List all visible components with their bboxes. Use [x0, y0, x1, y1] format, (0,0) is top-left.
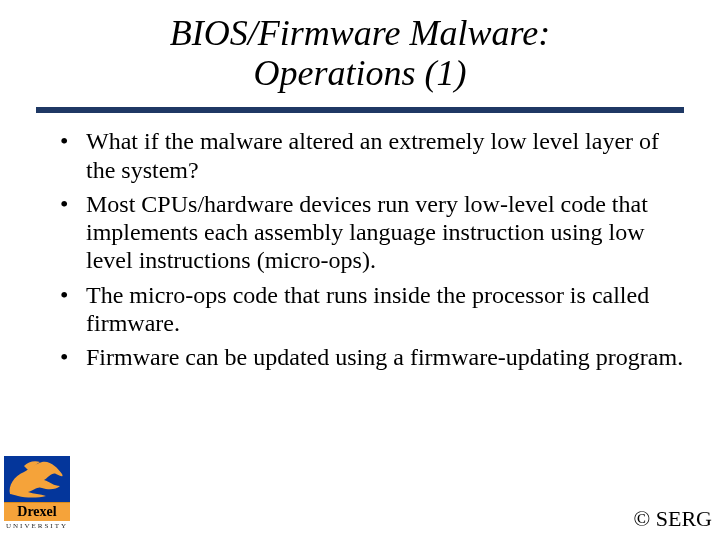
dragon-svg-icon — [4, 456, 70, 502]
bullet-item: Most CPUs/hardware devices run very low-… — [60, 190, 684, 275]
copyright-text: © SERG — [634, 506, 712, 532]
bullet-item: Firmware can be updated using a firmware… — [60, 343, 684, 371]
logo-subtext: UNIVERSITY — [4, 522, 70, 530]
bullet-item: The micro-ops code that runs inside the … — [60, 281, 684, 338]
title-line-1: BIOS/Firmware Malware: — [170, 13, 550, 53]
slide-title: BIOS/Firmware Malware: Operations (1) — [0, 0, 720, 99]
dragon-icon — [4, 456, 70, 502]
title-underline — [36, 107, 684, 113]
bullet-list: What if the malware altered an extremely… — [60, 127, 684, 372]
title-line-2: Operations (1) — [254, 53, 467, 93]
content-area: What if the malware altered an extremely… — [0, 127, 720, 372]
university-logo: Drexel UNIVERSITY — [4, 456, 70, 530]
bullet-item: What if the malware altered an extremely… — [60, 127, 684, 184]
logo-name: Drexel — [4, 502, 70, 521]
slide: BIOS/Firmware Malware: Operations (1) Wh… — [0, 0, 720, 540]
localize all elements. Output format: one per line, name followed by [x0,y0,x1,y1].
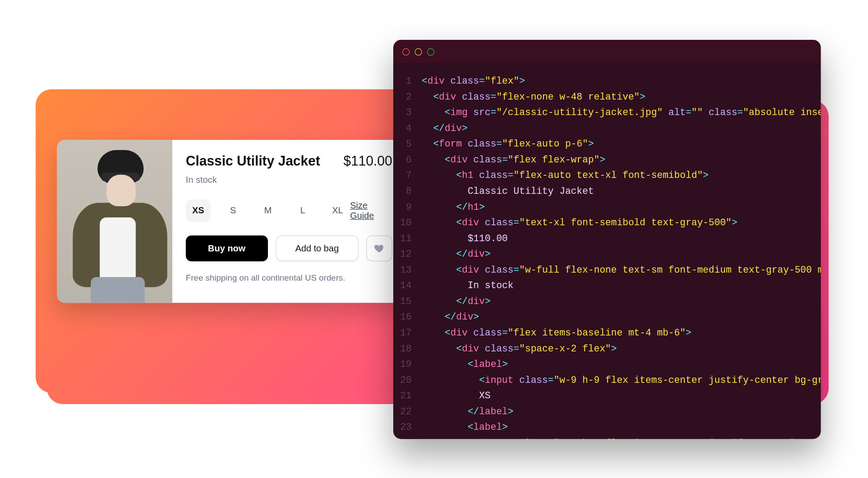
size-guide-link[interactable]: Size Guide [350,200,392,221]
code-line: </h1> [422,200,810,216]
code-line: XS [422,388,810,404]
buy-now-button[interactable]: Buy now [186,235,268,261]
size-option-xs[interactable]: XS [186,200,211,222]
code-editor-window: 1 2 3 4 5 6 7 8 9 10 11 12 13 14 15 16 1… [393,40,821,439]
product-image [57,140,172,303]
heart-icon [374,243,385,254]
code-line: <div class="space-x-2 flex"> [422,341,810,357]
size-option-l[interactable]: L [291,200,315,222]
size-option-m[interactable]: M [256,200,280,222]
favorite-button[interactable] [366,235,392,261]
code-line: <label> [422,420,810,436]
window-minimize-icon[interactable] [415,48,422,55]
code-line: <div class="w-full flex-none text-sm fon… [422,262,810,278]
size-option-xl[interactable]: XL [326,200,350,222]
add-to-bag-button[interactable]: Add to bag [275,235,358,261]
window-zoom-icon[interactable] [427,48,434,55]
code-content: <div class="flex"> <div class="flex-none… [419,63,821,439]
stock-status: In stock [186,175,392,185]
code-line: </label> [422,404,810,420]
code-line: <input class="w-9 h-9 flex items-center … [422,436,810,439]
code-line: $110.00 [422,231,810,247]
window-titlebar [393,40,821,63]
code-line: <div class="flex"> [422,73,810,89]
code-line: <form class="flex-auto p-6"> [422,136,810,152]
code-line: Classic Utility Jacket [422,184,810,200]
code-line: <div class="flex items-baseline mt-4 mb-… [422,325,810,341]
size-selector: XSSMLXL [186,200,350,222]
code-line: <div class="text-xl font-semibold text-g… [422,215,810,231]
window-close-icon[interactable] [403,48,410,55]
code-line: </div> [422,121,810,137]
product-card: Classic Utility Jacket $110.00 In stock … [57,140,406,303]
code-line: </div> [422,310,810,326]
code-line: </div> [422,247,810,262]
code-line: </div> [422,294,810,310]
code-line: In stock [422,278,810,294]
product-price: $110.00 [343,154,392,170]
line-number-gutter: 1 2 3 4 5 6 7 8 9 10 11 12 13 14 15 16 1… [393,63,419,439]
shipping-note: Free shipping on all continental US orde… [186,273,392,282]
code-line: <div class="flex-none w-48 relative"> [422,89,810,105]
code-line: <img src="/classic-utility-jacket.jpg" a… [422,105,810,121]
code-line: <input class="w-9 h-9 flex items-center … [422,373,810,389]
code-line: <div class="flex flex-wrap"> [422,152,810,168]
code-line: <label> [422,357,810,373]
size-option-s[interactable]: S [221,200,245,222]
product-title: Classic Utility Jacket [186,154,320,170]
code-line: <h1 class="flex-auto text-xl font-semibo… [422,168,810,184]
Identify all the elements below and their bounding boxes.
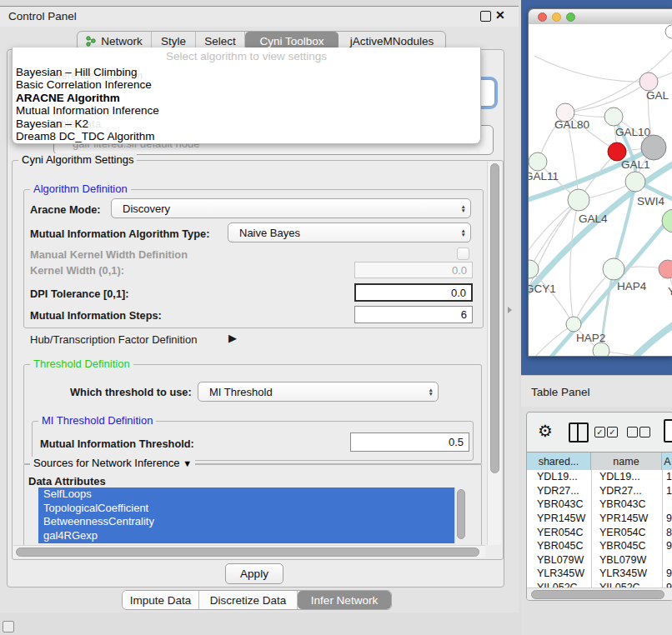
network-node-gal11[interactable] [529,152,547,171]
table-cell[interactable]: YIL052C [591,582,662,588]
select-all-columns-icon[interactable]: ✓ [607,427,618,438]
settings-horizontal-scrollbar[interactable] [13,545,485,558]
table-horizontal-scrollbar[interactable] [527,588,672,600]
window-minimize-icon[interactable] [552,12,561,22]
hub-expand-arrow-icon[interactable]: ▶ [228,332,237,344]
network-node-swi4[interactable] [625,172,645,192]
network-window[interactable]: GALGAL80GAL10GAL1GAL11SWI4GAL4GCY1HAP4YH… [528,8,672,357]
which-threshold-combo[interactable]: MI Threshold ▲▼ [198,382,439,402]
algorithm-list-item[interactable]: Mutual Information Inference [13,104,480,117]
network-node-hap2[interactable] [566,317,581,332]
settings-vertical-scrollbar[interactable] [487,162,501,545]
deselect-all-columns-icon[interactable] [639,427,650,438]
table-cell[interactable]: YBL079W [591,554,662,566]
table-cell[interactable]: 9. [662,512,672,524]
network-window-titlebar[interactable] [529,9,672,25]
network-node-gal[interactable] [639,72,658,91]
table-row[interactable]: YIL052CYIL052C9. [527,581,672,588]
window-zoom-icon[interactable] [566,12,575,22]
column-header-clipped[interactable]: A [662,452,672,470]
table-cell[interactable]: YPR145W [527,512,591,524]
table-cell[interactable]: YDL19... [591,471,662,482]
table-cell[interactable]: 9. [662,540,672,552]
algorithm-list-item[interactable]: ARACNE Algorithm [13,92,480,104]
data-attribute-item[interactable]: SelfLoops [38,488,454,502]
network-node-gcy1[interactable] [529,260,539,278]
tab-discretize-data[interactable]: Discretize Data [199,591,298,609]
mi-steps-field[interactable]: 6 [354,306,473,323]
network-node-y[interactable] [659,260,672,278]
algorithm-list-item[interactable]: Bayesian – Hill Climbing [13,66,480,78]
data-attribute-item[interactable]: gal4RGexp [38,529,454,543]
table-cell[interactable]: 9. [662,568,672,579]
data-attribute-item[interactable]: TopologicalCoefficient [38,502,454,516]
table-row[interactable]: YBR043CYBR043C [527,498,672,512]
table-cell[interactable]: YLR345W [527,568,591,579]
splitter-collapse-icon[interactable] [508,307,512,313]
table-cell[interactable]: 13 [662,471,672,482]
table-cell[interactable]: 9. [662,582,672,588]
float-panel-icon[interactable] [480,11,491,22]
network-node-grn[interactable] [662,209,672,232]
table-cell[interactable]: YDL19... [527,471,591,482]
dpi-tolerance-field[interactable]: 0.0 [354,283,473,302]
algorithm-list-item[interactable]: Dream8 DC_TDC Algorithm [13,130,480,142]
data-attribute-item[interactable]: BetweennessCentrality [38,515,454,529]
table-row[interactable]: YDR27...YDR27...12 [527,484,672,498]
table-row[interactable]: YER054CYER054C8. [527,525,672,539]
algorithm-list-item[interactable]: Basic Correlation Inference [13,78,480,91]
new-table-icon[interactable] [664,419,672,442]
table-row[interactable]: YPR145WYPR145W9. [527,512,672,526]
close-icon[interactable]: ✕ [495,8,505,22]
table-cell[interactable]: YLR345W [591,568,662,579]
column-header-shared-name[interactable]: shared... [527,452,591,470]
gear-icon[interactable]: ⚙ [538,421,553,441]
collapsed-panel-icon[interactable] [3,621,14,632]
settings-horizontal-scrollbar-thumb[interactable] [16,548,479,557]
table-cell[interactable]: YDR27... [527,485,591,497]
network-node-gal4[interactable] [568,189,589,211]
sources-collapse-arrow-icon[interactable]: ▼ [183,458,192,468]
algorithm-list-item[interactable]: Bayesian – K2 [13,118,480,130]
table-cell[interactable]: YBR043C [591,498,662,510]
network-canvas[interactable]: GALGAL80GAL10GAL1GAL11SWI4GAL4GCY1HAP4YH… [529,24,672,356]
mi-type-combo[interactable]: Naive Bayes ▲▼ [228,222,471,242]
table-row[interactable]: YBR045CYBR045C9. [527,539,672,553]
deselect-all-columns-icon[interactable] [627,427,638,438]
attributes-scrollbar-thumb[interactable] [457,489,465,539]
tab-impute-data[interactable]: Impute Data [123,591,199,609]
settings-vertical-scrollbar-thumb[interactable] [490,163,499,473]
table-cell[interactable]: YBR045C [591,540,662,552]
table-cell[interactable]: 8. [662,527,672,538]
table-cell[interactable]: 12 [662,485,672,497]
network-node-grayn[interactable] [641,135,666,160]
mi-threshold-field[interactable]: 0.5 [350,432,469,452]
table-row[interactable]: YLR345WYLR345W9. [527,567,672,581]
split-panel-icon[interactable] [569,422,589,442]
table-cell[interactable]: YPR145W [591,512,662,524]
table-cell[interactable]: YIL052C [527,582,591,588]
table-cell[interactable]: YER054C [591,527,662,538]
column-header-name[interactable]: name [591,452,662,470]
table-cell[interactable]: YBL079W [527,554,591,566]
network-node-botn[interactable] [593,342,609,356]
window-close-icon[interactable] [538,12,547,22]
network-node-gal10[interactable] [604,108,623,126]
table-cell[interactable]: YER054C [527,527,591,538]
manual-kernel-checkbox[interactable] [457,248,469,260]
network-node-hap4[interactable] [603,258,624,280]
select-all-columns-icon[interactable]: ✓ [594,427,605,438]
table-row[interactable]: YDL19...YDL19...13 [527,470,672,484]
apply-button[interactable]: Apply [225,563,283,584]
network-node-top[interactable] [665,25,672,38]
data-attributes-list[interactable]: SelfLoopsTopologicalCoefficientBetweenne… [38,488,454,543]
aracne-mode-combo[interactable]: Discovery ▲▼ [111,198,471,218]
table-cell[interactable]: YBR045C [527,540,591,552]
table-horizontal-scrollbar-thumb[interactable] [531,590,664,599]
attributes-scrollbar[interactable] [454,488,466,543]
table-cell[interactable]: YBR043C [527,498,591,510]
table-cell[interactable]: YDR27... [591,485,662,497]
hub-definition-label[interactable]: Hub/Transcription Factor Definition [30,333,197,346]
tab-infer-network[interactable]: Infer Network [298,591,391,609]
table-row[interactable]: YBL079WYBL079W [527,553,672,568]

• • • • • • •

**Exercise directions**.
Find every line above where the word "header" occurs, and copy that line.

**Answer section**.
column-header-clipped[interactable]: A [662,452,672,470]
column-header-shared-name[interactable]: shared... [527,452,591,470]
column-header-name[interactable]: name [591,452,662,470]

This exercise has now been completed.